Transcribed page contents
★ ★ ★

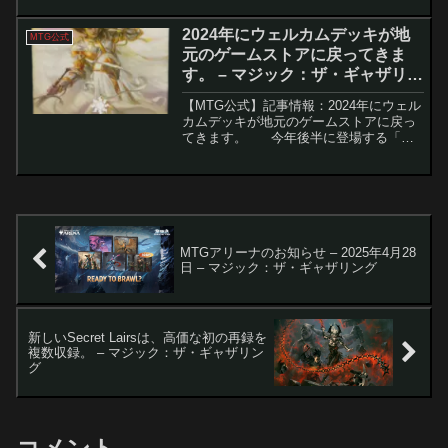
ィザーズ・オブ・ザ・コーストに移行し
ました。新たに設立された
2024年にウェルカムデッキが地
MTG公式
「Commande...
元のゲームストアに戻ってきま
す。 – マジック：ザ・ギャザリン
グ
【MTG公式】記事情報：2024年にウェル
カムデッキが地元のゲームストアに戻っ
てきます。 今年後半に登場する「ウ
ェルカム・デッキ」は、新規プレイヤー
がマジック：ザ・ギャザリングを学ぶた
めに、WPNゲームストアで開催されるイ
ベントを...
MTGアリーナのお知らせ – 2025年4月28
日 – マジック：ザ・ギャザリング
新しいSecret Lairsは、高価な初の再録を
複数収録。 – マジック：ザ・ギャザリン
グ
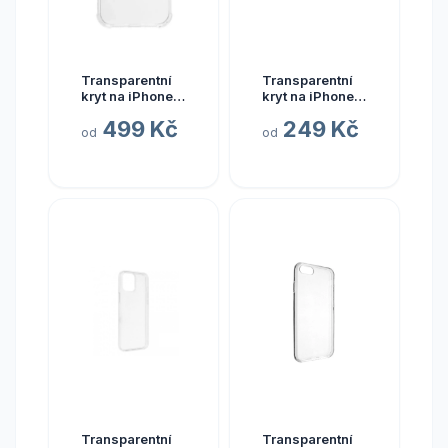
Transparentní
Transparentní
kryt na iPhone
kryt na iPhone
17 Pro
11 Pro
499 Kč
249 Kč
od
od
Transparentní
Transparentní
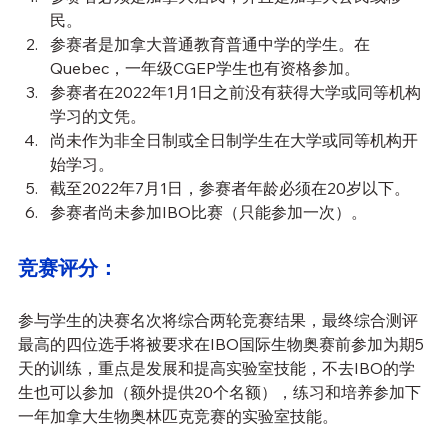
民。
参赛者是加拿大普通教育普通中学的学生。在
Quebec，一年级CGEP学生也有资格参加。
参赛者在2022年1月1日之前没有获得大学或同等机构
学习的文凭。
尚未作为非全日制或全日制学生在大学或同等机构开
始学习。
截至2022年7月1日，参赛者年龄必须在20岁以下。
参赛者尚未参加IBO比赛（只能参加一次）。
竞赛评分：
参与学生的决赛名次将综合两轮竞赛结果，最终综合测评
最高的四位选手将被要求在IBO国际生物奥赛前参加为期5
天的训练，重点是发展和提高实验室技能，不去IBO的学
生也可以参加（额外提供20个名额），练习和培养参加下
一年加拿大生物奥林匹克竞赛的实验室技能。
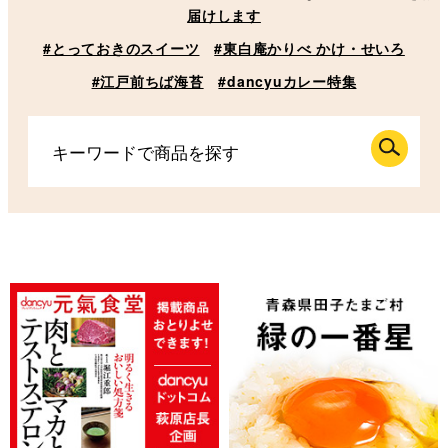
届けします
#とっておきのスイーツ
#東白庵かりべ かけ・せいろ
#江戸前ちば海苔
#dancyuカレー特集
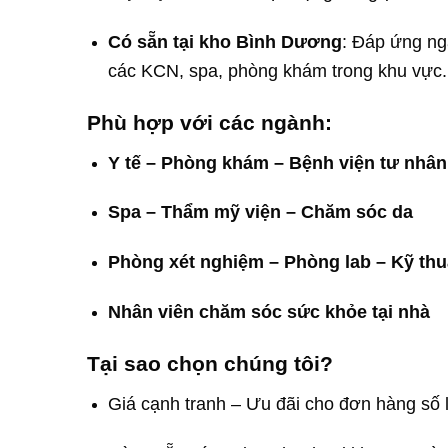
Có sẵn tại kho Bình Dương
: Đáp ứng ng
các KCN, spa, phòng khám trong khu vực.
Phù hợp với các ngành:
Y tế – Phòng khám – Bệnh viện tư nhân
Spa – Thẩm mỹ viện – Chăm sóc da
Phòng xét nghiệm – Phòng lab – Kỹ thu
Nhân viên chăm sóc sức khỏe tại nhà
Tại sao chọn chúng tôi?
Giá cạnh tranh – Ưu đãi cho đơn hàng số 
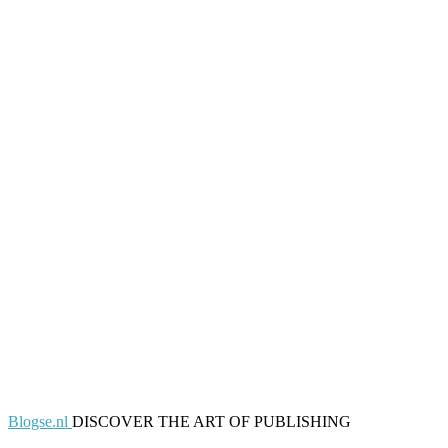
Blogse.nl
DISCOVER THE ART OF PUBLISHING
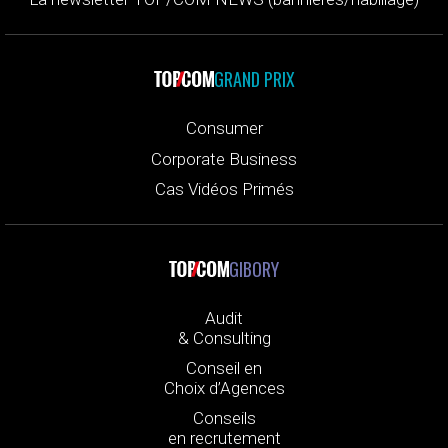
GRAND PRIX
Consumer
Corporate Business
Cas Vidéos Primés
GIBORY
Audit
& Consulting
Conseil en
Choix d’Agences
Conseils
en recrutement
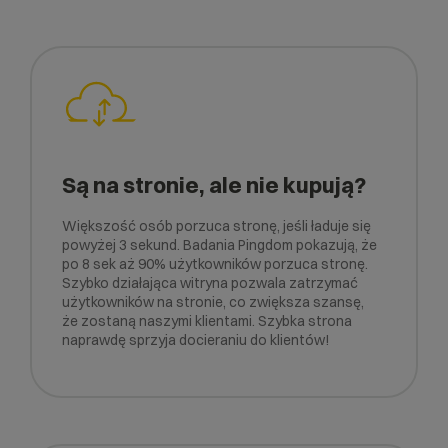
Są na stronie, ale nie kupują?
Większość osób porzuca stronę, jeśli ładuje się
powyżej 3 sekund. Badania Pingdom pokazują, że
po 8 sek aż 90% użytkowników porzuca stronę.
Szybko działająca witryna pozwala zatrzymać
użytkowników na stronie, co zwiększa szansę,
że zostaną naszymi klientami. Szybka strona
naprawdę sprzyja docieraniu do klientów!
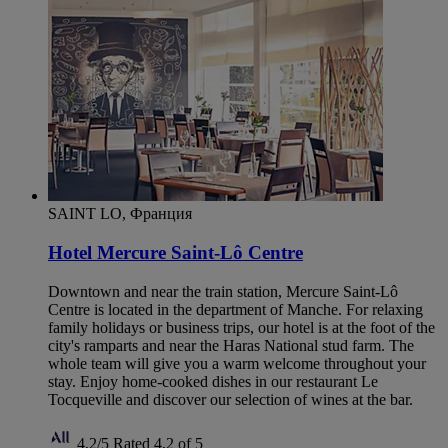
SAINT LO, Франция
Hotel Mercure Saint-Lô Centre
Downtown and near the train station, Mercure Saint-Lô
Centre is located in the department of Manche. For relaxing
family holidays or business trips, our hotel is at the foot of the
city's ramparts and near the Haras National stud farm. The
whole team will give you a warm welcome throughout your
stay. Enjoy home-cooked dishes in our restaurant Le
Tocqueville and discover our selection of wines at the bar.
4,2/5
Rated 4,2 of 5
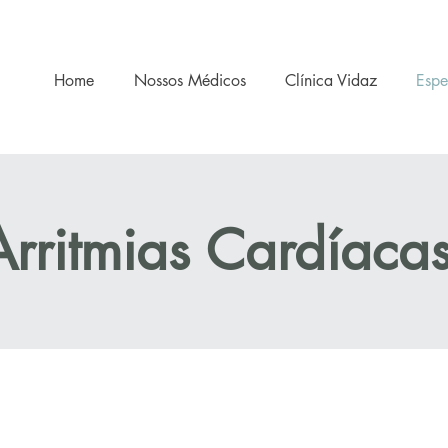
Home
Nossos Médicos
Clínica Vidaz
Espe
Arritmias Cardíaca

★ ★ ★

• _TASK OBJECTIVE_
Go through the data above line by line, count those that contain the string "stronę", and reply with the count only.

• _RESPONSE AREA_
2